Search the records below for "Tratamiento"; copy each line that has it.

■ **Extracted data entries**:
====================

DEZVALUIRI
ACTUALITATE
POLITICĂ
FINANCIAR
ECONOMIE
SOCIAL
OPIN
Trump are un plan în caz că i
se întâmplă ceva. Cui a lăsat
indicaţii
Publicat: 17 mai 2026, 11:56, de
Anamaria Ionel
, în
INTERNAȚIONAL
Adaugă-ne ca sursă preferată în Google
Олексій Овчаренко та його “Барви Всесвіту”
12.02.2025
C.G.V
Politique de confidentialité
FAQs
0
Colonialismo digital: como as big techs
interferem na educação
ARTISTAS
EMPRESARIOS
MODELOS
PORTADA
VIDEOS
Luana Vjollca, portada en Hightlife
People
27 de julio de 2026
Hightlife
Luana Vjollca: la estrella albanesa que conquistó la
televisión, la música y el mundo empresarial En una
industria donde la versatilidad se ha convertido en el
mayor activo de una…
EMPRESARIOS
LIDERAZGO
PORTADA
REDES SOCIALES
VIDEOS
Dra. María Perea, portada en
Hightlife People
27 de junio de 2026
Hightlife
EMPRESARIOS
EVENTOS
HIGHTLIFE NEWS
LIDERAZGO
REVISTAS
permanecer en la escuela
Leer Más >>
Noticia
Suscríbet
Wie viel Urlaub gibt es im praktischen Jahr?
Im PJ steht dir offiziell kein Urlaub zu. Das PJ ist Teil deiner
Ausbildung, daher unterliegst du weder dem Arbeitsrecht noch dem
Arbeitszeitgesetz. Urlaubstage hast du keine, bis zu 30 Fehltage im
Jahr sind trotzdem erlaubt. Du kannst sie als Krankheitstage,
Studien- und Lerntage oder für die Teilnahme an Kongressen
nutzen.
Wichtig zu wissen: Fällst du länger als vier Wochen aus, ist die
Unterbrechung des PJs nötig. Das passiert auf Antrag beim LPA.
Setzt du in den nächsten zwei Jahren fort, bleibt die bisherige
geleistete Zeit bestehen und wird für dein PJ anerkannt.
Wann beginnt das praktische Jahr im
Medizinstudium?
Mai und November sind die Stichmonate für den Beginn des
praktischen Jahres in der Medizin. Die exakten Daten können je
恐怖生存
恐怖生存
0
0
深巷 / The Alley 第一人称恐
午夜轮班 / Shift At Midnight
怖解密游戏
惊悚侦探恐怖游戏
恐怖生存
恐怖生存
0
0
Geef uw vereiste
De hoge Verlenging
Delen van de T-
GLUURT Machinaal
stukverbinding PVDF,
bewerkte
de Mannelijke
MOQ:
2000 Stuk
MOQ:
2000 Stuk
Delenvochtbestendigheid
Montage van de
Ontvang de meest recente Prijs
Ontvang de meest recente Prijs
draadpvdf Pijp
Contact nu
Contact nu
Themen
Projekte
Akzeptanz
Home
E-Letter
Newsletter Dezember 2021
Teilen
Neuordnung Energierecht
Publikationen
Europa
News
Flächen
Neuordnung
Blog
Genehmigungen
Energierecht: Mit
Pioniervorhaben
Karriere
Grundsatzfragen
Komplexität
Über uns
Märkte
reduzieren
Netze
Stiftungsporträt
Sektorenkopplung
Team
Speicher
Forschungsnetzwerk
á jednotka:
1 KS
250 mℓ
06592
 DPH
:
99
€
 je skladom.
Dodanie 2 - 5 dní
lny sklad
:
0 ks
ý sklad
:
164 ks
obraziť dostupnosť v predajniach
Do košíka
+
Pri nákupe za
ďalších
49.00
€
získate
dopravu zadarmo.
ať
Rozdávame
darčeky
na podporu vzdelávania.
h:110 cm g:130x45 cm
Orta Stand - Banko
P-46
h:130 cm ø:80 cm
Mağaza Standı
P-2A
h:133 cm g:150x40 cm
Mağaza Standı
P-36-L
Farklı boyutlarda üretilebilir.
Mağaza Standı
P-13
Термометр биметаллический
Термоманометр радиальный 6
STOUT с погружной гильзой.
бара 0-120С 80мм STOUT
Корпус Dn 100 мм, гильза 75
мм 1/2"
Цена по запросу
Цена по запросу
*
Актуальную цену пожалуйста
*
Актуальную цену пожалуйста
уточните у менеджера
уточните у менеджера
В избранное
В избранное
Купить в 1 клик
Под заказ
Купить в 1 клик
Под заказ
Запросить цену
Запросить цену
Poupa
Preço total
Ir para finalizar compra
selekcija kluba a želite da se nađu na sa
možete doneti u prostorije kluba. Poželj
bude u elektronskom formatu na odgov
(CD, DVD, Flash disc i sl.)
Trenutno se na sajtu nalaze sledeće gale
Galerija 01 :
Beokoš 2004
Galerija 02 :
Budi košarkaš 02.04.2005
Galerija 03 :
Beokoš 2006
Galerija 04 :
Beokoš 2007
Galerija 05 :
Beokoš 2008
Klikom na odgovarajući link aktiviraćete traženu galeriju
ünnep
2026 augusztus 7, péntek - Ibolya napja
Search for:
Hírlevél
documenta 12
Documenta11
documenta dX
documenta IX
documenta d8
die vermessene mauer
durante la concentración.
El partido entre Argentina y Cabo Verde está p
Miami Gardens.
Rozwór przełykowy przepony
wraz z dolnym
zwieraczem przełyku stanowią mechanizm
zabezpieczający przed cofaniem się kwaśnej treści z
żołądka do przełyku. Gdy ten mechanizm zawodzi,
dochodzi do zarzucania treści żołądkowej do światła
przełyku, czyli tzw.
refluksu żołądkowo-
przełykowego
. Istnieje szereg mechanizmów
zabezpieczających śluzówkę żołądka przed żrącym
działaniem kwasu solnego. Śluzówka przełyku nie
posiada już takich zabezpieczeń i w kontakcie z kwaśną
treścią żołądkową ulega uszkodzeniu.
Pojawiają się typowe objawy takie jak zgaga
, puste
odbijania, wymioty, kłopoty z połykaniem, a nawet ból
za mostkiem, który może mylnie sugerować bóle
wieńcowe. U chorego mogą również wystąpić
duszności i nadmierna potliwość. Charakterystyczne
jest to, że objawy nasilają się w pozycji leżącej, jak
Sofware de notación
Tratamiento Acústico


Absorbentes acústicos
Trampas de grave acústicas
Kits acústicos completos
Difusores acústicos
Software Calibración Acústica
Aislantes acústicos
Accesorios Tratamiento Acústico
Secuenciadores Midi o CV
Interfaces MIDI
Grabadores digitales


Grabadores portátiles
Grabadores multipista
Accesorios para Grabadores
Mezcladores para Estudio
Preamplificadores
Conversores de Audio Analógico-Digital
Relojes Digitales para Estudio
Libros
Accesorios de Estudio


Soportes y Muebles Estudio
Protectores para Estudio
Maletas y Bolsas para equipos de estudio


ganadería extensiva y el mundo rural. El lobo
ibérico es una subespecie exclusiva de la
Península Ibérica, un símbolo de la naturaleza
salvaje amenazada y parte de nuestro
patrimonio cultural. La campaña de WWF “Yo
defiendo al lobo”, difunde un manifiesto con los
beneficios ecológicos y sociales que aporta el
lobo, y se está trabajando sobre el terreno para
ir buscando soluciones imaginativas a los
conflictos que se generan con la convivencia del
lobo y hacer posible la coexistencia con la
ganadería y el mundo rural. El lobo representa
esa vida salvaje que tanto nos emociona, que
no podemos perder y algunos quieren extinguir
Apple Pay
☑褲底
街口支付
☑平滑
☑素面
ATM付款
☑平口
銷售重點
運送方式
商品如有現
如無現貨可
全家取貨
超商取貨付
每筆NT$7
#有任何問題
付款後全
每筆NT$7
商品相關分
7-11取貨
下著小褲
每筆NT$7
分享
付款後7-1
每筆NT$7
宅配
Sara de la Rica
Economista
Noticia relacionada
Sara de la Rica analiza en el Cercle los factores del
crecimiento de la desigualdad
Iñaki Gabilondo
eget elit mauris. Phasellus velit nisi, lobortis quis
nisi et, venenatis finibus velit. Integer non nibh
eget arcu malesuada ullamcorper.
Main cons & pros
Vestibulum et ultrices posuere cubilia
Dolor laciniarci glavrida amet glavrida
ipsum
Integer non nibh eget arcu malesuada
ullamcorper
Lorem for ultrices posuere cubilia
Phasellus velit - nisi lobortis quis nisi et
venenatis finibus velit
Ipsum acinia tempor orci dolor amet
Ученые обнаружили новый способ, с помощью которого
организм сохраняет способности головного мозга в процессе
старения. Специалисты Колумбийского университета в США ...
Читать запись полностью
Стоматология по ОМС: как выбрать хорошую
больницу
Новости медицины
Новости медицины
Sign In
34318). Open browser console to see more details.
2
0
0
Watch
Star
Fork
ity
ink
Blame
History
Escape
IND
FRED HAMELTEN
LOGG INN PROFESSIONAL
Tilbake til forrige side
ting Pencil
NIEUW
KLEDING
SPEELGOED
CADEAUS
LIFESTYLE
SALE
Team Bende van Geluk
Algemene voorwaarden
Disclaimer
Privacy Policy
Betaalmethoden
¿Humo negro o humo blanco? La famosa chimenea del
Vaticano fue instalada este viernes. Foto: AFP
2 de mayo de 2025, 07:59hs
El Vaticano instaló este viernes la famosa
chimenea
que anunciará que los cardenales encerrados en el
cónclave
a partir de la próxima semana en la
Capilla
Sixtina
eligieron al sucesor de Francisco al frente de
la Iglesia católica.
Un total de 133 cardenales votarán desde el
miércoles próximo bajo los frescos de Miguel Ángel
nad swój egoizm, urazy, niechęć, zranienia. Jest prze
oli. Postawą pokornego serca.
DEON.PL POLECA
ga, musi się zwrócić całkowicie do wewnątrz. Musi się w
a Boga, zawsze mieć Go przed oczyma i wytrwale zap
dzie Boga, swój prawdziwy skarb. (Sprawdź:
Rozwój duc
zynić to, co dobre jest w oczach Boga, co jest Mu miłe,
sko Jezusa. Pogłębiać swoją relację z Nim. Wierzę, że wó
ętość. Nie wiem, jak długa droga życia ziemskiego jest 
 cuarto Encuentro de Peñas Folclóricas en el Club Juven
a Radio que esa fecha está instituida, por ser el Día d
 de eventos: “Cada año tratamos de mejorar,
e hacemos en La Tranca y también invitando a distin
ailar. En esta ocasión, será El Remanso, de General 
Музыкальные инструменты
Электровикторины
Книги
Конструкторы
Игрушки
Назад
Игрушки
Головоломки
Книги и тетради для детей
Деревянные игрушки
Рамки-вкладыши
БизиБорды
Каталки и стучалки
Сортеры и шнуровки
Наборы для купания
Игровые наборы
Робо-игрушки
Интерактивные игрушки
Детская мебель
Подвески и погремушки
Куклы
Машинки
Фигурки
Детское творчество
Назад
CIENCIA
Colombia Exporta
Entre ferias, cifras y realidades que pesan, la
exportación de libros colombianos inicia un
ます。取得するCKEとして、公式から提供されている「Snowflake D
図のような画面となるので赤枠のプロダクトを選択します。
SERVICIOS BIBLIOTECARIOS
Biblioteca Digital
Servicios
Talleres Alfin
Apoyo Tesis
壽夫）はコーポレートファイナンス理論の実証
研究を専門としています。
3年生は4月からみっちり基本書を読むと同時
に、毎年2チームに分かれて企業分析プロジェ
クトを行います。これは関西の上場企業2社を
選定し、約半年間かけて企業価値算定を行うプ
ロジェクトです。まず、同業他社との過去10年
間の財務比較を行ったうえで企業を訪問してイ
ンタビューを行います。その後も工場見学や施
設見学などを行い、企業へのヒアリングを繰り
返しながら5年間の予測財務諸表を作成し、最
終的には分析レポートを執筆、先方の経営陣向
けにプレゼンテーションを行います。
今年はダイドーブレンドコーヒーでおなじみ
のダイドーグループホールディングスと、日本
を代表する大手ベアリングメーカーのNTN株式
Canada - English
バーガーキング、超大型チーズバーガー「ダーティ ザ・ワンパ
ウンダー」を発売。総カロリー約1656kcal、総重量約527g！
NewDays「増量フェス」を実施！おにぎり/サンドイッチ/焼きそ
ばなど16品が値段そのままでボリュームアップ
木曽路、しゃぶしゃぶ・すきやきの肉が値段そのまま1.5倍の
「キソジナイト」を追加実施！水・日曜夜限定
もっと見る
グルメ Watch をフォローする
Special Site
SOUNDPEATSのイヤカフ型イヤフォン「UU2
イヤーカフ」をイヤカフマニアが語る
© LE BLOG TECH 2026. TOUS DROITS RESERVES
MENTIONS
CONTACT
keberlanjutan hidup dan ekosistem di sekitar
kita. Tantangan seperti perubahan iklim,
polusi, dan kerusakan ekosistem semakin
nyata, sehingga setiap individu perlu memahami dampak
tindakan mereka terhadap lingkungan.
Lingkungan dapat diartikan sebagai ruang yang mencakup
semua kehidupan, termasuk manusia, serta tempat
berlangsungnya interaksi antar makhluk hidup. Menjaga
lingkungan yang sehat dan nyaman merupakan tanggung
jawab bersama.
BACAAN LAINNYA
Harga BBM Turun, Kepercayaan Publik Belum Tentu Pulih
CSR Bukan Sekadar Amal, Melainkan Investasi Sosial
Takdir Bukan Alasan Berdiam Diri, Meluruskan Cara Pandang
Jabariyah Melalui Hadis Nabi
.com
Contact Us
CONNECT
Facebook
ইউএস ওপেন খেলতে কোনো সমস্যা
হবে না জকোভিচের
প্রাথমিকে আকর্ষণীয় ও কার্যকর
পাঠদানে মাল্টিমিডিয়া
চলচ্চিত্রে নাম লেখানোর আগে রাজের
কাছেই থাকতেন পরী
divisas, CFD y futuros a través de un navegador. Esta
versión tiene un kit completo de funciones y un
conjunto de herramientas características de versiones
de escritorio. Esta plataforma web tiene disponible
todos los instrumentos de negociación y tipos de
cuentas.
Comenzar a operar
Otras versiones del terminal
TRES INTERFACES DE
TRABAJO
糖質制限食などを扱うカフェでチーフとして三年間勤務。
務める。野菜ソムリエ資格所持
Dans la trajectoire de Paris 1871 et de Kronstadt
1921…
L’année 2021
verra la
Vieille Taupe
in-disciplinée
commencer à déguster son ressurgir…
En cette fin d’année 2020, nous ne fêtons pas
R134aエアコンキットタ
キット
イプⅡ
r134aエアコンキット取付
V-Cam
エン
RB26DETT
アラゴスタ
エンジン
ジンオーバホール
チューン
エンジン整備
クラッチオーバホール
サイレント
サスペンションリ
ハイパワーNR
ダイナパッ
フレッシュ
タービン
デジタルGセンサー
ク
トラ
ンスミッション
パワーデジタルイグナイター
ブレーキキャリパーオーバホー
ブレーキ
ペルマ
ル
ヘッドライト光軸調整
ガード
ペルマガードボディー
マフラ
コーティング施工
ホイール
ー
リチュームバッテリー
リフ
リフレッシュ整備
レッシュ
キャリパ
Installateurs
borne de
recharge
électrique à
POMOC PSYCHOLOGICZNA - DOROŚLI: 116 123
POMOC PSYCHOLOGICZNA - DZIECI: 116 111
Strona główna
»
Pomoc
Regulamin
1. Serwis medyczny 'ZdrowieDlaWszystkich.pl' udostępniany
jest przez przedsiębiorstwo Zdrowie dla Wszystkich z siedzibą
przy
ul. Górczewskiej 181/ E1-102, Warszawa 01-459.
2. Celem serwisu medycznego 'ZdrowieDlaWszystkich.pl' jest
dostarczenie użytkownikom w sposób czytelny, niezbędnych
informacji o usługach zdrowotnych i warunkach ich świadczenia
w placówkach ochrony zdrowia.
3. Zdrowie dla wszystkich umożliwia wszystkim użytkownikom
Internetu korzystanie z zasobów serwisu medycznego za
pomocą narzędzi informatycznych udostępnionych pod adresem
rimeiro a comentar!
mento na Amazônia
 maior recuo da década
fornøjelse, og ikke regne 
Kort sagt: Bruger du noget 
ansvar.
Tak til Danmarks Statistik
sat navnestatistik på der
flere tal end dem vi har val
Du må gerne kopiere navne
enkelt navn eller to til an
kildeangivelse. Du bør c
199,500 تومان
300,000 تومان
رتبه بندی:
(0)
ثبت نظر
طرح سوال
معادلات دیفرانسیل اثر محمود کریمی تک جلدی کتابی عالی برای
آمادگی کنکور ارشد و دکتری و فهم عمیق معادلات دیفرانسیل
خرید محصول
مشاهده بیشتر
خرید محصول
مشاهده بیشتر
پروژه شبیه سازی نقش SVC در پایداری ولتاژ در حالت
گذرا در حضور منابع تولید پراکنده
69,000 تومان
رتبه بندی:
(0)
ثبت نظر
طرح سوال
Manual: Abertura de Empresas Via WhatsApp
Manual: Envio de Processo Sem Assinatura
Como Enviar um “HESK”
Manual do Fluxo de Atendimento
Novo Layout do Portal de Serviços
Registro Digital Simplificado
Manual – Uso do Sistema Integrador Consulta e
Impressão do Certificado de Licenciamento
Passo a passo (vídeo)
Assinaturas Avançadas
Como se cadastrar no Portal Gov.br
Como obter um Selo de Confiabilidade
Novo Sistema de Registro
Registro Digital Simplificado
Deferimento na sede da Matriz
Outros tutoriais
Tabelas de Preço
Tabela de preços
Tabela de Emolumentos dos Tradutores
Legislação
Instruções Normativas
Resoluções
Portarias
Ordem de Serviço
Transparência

====================

■ **Answer space**:
Tratamiento Acústico
Accesorios Tratamiento Acústico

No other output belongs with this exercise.